I have so far offered up just the very basics of Iraqi societal structure, and only to provide some sense of the complexity of trying to move this country toward an inclusive government, that being one whose many pieces coalesce to form the whole. It is easy to overlook some of the more obscure slices of the ethno-sectarian mix and there are a lot of them. And it seems most of them have an "extremist" segment, making it dangerous to slight them.
Back in the U.S., we are typically confronted each election with the minimal choice, two (usually sub-optimal) candidates representing each of the dominating parties. Representative government in Iraq, affectionately termed "Iraqracy," has lists instead of parties. And the election is "open list," meaning any self-identifying group can form a list, name a leader for the list, and join the fray. What everyone is aiming for is as many of the Council of Representative (COR) seats as they can muster.
They want as many seats as they can muster because the only way to truly have a role in forming the government is to have one of the most winning lists, meaning large blocks of seats in the COR. According to the Iraq constitution, the list with the most seats is given the role to form the government. And this is where it really departs from our American reality. We vote for all of the senators and congresspersons that represent us, but we also vote for our government leader, the president.
In Iraq, it is the responsibility of the list with the most seats to find a way to name the Prime Minister, the President, and the Speaker for the COR, the top governmental jobs, in that order. Seems simple enough, but it requires a majority (163 COR members) to select these positions and the leading list has only 91. And so the real fun begins.

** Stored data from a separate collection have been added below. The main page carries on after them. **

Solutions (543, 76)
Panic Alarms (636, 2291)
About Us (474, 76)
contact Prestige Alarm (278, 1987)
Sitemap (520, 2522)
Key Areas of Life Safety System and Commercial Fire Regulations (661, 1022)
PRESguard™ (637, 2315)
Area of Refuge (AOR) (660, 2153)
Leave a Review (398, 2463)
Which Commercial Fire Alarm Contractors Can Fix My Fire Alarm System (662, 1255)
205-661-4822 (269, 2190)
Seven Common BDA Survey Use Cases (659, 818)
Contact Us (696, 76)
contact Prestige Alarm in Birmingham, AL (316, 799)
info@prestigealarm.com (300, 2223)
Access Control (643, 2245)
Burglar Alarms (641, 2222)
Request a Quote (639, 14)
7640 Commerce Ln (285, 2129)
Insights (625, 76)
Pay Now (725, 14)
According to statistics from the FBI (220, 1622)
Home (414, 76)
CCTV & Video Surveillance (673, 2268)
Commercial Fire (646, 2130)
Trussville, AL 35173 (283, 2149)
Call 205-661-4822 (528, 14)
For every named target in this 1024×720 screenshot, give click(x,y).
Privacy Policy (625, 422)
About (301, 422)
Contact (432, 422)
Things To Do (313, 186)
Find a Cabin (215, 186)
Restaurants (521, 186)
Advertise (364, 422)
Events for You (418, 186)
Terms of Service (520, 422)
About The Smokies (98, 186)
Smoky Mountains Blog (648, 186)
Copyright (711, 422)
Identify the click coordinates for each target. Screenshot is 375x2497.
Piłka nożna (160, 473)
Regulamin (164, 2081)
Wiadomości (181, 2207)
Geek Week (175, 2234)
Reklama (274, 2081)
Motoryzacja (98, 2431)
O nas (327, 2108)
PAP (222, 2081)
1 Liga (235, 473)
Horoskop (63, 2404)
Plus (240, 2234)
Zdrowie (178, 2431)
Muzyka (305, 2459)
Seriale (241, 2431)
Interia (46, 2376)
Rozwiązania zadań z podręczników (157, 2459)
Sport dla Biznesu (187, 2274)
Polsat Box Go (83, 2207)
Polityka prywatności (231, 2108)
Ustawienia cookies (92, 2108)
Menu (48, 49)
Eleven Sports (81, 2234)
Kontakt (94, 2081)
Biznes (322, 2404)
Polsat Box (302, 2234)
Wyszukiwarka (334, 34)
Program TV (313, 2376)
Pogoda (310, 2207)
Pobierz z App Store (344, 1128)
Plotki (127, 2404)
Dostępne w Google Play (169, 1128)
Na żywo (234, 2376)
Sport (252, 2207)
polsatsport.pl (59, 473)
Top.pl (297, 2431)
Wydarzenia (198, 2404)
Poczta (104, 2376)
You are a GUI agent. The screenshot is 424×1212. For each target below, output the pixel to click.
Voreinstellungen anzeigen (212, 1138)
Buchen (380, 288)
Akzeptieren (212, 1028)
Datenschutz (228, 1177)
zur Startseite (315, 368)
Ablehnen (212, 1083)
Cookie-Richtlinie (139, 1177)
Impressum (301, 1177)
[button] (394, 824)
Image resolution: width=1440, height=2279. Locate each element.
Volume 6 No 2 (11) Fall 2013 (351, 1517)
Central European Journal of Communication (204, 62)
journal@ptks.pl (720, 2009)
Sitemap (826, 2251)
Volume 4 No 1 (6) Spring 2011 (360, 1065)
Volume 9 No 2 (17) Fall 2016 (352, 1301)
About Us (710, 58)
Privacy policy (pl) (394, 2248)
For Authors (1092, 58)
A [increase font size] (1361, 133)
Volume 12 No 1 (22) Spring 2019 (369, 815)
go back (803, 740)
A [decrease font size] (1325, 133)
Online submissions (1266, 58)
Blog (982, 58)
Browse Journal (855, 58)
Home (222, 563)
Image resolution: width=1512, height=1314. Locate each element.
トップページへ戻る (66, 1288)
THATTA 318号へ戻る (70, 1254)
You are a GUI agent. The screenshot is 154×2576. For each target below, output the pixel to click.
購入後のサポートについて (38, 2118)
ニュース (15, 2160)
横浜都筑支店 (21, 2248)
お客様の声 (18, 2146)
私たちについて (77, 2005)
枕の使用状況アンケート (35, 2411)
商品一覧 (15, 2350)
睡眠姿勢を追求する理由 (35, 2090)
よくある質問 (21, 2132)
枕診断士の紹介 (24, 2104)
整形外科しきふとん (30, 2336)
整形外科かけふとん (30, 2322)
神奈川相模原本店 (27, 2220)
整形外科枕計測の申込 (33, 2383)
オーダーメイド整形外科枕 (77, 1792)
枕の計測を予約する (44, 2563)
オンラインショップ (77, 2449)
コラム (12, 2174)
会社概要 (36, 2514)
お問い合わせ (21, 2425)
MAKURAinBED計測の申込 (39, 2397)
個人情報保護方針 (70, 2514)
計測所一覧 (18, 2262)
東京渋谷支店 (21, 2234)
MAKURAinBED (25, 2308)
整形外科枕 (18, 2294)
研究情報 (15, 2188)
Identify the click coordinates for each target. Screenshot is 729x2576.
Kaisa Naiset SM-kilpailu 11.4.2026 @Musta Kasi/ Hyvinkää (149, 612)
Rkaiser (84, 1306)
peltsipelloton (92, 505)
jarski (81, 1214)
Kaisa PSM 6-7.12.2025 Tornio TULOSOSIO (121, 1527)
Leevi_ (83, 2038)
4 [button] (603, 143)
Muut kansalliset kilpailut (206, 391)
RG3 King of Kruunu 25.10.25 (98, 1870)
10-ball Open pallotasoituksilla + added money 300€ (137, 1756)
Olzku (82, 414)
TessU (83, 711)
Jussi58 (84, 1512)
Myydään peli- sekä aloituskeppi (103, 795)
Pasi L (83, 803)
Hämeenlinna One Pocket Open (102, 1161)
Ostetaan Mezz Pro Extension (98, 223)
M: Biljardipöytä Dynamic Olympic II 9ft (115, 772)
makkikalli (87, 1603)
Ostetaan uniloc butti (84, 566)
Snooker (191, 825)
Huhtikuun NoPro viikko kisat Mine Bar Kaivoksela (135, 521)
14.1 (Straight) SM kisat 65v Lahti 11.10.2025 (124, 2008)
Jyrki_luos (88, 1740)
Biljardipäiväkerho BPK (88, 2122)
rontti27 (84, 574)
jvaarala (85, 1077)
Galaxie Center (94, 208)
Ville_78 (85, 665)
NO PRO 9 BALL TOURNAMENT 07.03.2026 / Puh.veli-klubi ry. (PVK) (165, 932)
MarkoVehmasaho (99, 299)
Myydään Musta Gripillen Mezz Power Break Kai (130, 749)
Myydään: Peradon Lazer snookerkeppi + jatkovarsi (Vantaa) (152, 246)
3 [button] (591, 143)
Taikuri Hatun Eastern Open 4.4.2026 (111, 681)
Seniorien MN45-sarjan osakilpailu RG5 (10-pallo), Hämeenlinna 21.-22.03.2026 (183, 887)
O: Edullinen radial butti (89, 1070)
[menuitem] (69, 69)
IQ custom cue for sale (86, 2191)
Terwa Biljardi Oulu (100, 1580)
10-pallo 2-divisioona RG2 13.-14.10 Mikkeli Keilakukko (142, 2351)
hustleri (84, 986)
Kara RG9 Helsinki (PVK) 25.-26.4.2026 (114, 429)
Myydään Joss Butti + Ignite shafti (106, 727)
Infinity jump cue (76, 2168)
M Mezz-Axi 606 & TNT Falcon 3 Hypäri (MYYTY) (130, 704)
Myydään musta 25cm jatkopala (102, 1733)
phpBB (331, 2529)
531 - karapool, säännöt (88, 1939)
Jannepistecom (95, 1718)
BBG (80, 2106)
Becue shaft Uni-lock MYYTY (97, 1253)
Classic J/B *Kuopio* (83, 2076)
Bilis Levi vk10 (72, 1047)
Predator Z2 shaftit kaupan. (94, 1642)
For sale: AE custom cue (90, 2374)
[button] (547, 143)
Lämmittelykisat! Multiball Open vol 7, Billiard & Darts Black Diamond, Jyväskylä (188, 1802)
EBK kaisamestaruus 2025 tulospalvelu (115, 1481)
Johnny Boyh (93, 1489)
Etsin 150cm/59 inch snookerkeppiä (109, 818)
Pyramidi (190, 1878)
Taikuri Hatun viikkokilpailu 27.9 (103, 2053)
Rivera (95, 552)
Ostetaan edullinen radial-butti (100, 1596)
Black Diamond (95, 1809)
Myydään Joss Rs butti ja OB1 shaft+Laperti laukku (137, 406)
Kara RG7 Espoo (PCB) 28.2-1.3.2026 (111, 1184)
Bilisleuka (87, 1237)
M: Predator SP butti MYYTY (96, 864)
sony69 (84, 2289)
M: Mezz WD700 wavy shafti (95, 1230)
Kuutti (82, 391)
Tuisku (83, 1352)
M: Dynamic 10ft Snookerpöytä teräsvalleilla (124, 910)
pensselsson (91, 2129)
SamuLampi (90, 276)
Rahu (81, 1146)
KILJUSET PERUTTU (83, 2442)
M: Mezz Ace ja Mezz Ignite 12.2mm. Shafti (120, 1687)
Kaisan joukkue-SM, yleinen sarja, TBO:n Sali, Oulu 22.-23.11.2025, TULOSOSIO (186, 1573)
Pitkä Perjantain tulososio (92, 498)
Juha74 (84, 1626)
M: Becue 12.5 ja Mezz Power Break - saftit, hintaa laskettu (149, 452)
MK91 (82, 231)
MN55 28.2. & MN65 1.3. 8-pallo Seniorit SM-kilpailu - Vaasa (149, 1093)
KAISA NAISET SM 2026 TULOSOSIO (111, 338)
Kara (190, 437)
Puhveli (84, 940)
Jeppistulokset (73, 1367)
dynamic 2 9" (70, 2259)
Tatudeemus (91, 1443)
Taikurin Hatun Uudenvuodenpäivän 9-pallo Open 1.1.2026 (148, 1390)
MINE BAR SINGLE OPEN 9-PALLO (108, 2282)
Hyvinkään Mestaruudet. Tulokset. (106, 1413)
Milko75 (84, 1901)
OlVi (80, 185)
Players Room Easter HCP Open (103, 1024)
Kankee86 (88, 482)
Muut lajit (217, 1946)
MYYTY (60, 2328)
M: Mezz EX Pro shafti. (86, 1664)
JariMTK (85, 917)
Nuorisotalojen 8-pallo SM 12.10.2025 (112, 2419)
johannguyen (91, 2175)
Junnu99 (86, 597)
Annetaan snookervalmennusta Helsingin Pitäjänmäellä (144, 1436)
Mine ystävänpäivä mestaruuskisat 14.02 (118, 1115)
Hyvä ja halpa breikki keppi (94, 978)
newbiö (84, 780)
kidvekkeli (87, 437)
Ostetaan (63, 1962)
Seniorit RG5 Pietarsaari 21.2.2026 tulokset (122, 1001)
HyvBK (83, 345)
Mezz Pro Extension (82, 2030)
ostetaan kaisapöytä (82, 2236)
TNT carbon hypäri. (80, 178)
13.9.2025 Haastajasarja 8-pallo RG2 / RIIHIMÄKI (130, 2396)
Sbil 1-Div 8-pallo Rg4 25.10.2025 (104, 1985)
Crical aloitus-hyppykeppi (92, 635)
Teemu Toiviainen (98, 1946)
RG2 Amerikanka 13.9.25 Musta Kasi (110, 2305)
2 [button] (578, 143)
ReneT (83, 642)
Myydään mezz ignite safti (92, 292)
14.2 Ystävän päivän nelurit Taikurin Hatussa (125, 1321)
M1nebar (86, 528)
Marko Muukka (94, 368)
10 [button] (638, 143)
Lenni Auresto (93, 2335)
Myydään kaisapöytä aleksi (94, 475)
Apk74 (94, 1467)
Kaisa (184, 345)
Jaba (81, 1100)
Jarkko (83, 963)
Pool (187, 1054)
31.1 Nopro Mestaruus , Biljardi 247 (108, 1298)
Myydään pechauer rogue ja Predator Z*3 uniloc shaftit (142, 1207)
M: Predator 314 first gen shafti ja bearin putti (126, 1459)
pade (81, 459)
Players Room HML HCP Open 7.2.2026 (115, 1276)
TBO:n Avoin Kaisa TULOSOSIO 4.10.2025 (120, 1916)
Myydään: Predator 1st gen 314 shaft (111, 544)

Campaigning for representation were 86 blocs, lists, parties, and unaffiliated individuals. Just try to give equal air time to these folks on TV. Of the 86, just 14 gained sufficient votes to seat members in the COR. 90% of these seats went to just four lists, and now the leaders of those lists are locked in a long and seemingly intractable struggle to form the government.
The leading list, Iraqiya, seemed to have the upper hand by virtue of the most seats when the election results were announced. The incumbent Prime Minister, who has no intention of giving up his post (the most powerful one in the government), is not a member of the winning list. He protested the results of the election and forced a recount of the biggest district (Baghdad) and while this was going on he convinced another list to join his State of Law list.
The recount did not change the results (in fact it validated the integrity of the voting process) but now the current PM claims he has the largest winning bloc by virtue of the two lists joining. To us Americans, this is wrong on a lot of levels, but it remains unresolved here four full months after the election and it is really making the Iraqi populace a bit upset. No seated government means no new policy or regulation, both of which are critical to a lot of things that need to happen to get this country moving forward economically.
And that is where things stand, still, today (pun intended). There is more, but this is enough for now.